RECORDED INFORMATION:
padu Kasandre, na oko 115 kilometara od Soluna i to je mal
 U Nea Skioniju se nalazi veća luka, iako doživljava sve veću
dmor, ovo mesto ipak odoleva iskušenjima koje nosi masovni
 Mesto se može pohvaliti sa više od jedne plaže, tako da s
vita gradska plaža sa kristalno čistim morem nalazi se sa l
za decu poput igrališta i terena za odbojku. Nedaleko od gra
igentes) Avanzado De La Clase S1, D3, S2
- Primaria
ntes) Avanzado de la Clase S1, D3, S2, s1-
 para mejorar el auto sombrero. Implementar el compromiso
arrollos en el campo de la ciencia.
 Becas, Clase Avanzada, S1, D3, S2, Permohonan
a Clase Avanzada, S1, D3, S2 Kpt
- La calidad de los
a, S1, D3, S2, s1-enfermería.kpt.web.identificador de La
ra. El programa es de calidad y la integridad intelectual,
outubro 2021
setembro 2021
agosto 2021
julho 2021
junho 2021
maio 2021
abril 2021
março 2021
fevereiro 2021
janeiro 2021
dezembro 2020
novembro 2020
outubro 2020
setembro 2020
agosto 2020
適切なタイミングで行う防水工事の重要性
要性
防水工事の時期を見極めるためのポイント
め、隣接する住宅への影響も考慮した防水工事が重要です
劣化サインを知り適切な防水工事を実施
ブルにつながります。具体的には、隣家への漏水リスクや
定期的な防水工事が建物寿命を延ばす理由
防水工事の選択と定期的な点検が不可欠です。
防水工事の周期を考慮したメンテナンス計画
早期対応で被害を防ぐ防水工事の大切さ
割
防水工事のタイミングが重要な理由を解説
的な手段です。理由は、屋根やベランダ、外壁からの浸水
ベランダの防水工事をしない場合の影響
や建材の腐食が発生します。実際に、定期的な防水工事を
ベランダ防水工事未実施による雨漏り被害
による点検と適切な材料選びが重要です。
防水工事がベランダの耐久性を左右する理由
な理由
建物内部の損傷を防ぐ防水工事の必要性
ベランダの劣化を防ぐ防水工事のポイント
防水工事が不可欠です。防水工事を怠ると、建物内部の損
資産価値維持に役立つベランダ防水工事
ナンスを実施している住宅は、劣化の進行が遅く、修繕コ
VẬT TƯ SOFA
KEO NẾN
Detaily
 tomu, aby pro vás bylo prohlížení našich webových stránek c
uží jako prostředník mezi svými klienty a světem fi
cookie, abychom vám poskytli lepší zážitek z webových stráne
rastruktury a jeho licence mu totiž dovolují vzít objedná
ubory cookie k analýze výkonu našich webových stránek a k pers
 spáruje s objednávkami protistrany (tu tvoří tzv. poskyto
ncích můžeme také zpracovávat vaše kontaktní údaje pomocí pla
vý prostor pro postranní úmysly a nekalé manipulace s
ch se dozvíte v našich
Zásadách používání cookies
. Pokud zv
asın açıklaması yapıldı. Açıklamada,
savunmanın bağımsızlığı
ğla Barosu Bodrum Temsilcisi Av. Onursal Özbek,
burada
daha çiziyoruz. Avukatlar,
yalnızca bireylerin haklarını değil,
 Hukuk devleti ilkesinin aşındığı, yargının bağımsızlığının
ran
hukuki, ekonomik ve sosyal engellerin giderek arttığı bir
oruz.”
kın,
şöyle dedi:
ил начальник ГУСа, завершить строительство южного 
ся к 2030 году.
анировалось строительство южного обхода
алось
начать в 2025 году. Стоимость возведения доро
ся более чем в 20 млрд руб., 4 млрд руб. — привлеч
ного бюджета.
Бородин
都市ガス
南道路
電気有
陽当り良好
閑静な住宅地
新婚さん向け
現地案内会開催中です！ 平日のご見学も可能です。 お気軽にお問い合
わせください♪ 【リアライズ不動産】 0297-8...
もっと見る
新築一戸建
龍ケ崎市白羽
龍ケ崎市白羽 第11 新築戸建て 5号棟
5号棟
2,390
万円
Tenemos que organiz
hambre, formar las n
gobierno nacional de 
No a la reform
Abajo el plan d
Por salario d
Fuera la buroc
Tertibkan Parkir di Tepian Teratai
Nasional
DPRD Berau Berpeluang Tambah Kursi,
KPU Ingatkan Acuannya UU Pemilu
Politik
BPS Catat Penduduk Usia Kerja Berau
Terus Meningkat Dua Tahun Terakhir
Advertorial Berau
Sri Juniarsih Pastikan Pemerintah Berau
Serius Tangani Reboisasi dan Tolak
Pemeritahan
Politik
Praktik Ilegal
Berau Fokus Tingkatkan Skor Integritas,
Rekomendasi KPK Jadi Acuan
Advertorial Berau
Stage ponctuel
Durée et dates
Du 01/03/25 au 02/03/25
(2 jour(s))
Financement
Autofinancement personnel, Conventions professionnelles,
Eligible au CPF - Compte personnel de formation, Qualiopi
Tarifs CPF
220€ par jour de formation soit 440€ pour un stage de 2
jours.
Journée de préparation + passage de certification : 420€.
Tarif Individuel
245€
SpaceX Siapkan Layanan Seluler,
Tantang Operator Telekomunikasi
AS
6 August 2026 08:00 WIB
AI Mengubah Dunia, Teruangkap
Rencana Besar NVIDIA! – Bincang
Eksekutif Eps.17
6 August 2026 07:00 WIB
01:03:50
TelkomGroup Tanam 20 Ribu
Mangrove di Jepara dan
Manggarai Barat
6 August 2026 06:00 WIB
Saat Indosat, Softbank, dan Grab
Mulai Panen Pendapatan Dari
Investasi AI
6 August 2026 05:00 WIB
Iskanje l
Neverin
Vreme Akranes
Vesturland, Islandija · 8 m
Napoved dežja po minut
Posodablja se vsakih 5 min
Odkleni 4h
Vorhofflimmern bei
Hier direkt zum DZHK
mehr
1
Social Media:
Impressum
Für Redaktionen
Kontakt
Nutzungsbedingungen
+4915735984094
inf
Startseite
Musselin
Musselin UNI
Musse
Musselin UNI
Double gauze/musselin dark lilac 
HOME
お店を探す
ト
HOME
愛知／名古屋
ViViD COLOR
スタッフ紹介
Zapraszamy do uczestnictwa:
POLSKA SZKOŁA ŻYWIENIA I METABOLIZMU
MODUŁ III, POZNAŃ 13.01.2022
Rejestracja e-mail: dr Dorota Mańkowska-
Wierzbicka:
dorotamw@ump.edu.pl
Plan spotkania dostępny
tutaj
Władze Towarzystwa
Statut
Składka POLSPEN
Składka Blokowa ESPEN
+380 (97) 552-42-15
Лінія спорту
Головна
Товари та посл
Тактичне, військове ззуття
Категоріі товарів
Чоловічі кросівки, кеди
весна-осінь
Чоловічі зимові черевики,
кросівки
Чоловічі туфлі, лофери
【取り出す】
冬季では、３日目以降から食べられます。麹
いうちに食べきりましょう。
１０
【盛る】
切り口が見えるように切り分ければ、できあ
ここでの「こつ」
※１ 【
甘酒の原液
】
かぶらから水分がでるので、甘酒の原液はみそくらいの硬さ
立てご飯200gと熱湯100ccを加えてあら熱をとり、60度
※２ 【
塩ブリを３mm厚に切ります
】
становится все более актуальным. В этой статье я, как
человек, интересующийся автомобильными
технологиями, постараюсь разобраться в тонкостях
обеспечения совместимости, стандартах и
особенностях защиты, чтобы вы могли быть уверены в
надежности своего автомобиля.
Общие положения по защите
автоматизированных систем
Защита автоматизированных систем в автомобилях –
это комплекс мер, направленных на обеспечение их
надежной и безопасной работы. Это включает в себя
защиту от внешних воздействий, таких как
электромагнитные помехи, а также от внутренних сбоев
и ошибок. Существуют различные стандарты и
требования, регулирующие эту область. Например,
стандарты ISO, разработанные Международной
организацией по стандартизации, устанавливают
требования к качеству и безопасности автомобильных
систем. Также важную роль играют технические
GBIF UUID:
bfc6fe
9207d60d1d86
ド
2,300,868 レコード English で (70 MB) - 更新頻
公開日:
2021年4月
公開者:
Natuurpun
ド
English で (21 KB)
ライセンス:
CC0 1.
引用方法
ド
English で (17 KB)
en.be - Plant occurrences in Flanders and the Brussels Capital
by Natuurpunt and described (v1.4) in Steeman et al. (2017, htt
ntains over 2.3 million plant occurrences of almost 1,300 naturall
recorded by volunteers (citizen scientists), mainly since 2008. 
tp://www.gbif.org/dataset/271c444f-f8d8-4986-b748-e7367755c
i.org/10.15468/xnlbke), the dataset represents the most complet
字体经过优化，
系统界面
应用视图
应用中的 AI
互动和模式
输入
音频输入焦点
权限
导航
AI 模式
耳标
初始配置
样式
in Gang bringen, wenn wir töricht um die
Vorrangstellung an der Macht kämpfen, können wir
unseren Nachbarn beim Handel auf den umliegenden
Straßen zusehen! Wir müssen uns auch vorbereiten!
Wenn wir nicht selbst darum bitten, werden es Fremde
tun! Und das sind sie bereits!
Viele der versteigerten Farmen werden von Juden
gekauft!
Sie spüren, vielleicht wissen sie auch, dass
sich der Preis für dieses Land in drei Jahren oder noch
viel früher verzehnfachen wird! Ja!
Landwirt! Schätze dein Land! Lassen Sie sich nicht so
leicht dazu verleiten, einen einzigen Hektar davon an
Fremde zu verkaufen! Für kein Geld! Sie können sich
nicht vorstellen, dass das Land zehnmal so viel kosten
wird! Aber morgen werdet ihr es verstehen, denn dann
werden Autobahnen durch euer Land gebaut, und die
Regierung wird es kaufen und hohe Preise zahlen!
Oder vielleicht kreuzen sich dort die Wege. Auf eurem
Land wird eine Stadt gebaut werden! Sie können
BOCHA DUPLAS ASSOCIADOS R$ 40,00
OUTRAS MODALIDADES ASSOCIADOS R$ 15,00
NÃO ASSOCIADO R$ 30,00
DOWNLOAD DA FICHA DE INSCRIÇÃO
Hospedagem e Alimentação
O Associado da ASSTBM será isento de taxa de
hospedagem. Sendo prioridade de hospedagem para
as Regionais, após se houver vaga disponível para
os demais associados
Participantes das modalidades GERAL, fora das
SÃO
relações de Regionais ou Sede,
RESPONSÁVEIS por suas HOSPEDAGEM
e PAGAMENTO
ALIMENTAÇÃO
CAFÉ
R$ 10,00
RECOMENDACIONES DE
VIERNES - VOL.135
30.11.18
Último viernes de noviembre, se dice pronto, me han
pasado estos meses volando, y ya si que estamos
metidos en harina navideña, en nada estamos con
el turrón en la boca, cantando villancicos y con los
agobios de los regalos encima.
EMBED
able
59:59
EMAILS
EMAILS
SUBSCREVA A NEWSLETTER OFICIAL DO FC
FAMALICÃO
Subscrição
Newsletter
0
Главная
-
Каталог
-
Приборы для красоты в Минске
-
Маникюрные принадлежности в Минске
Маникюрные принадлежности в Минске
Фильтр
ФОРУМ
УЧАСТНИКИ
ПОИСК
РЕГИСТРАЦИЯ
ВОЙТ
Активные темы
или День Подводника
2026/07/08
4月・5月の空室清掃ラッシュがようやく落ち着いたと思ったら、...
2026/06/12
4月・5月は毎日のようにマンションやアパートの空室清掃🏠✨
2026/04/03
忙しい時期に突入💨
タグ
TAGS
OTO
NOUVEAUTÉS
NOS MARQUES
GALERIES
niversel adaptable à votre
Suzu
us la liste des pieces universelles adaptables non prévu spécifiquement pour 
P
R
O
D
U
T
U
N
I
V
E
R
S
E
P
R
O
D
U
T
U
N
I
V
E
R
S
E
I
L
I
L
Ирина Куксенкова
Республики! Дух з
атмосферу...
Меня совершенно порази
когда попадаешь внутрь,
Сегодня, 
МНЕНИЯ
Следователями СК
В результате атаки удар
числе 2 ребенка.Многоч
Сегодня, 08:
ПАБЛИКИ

TASK DETAILS: Please copy each line of the records above in which the word "требования" can be found.

TASK SOLUTION:
требования, регулирующие эту область. Например,
требования к качеству и безопасности автомобильных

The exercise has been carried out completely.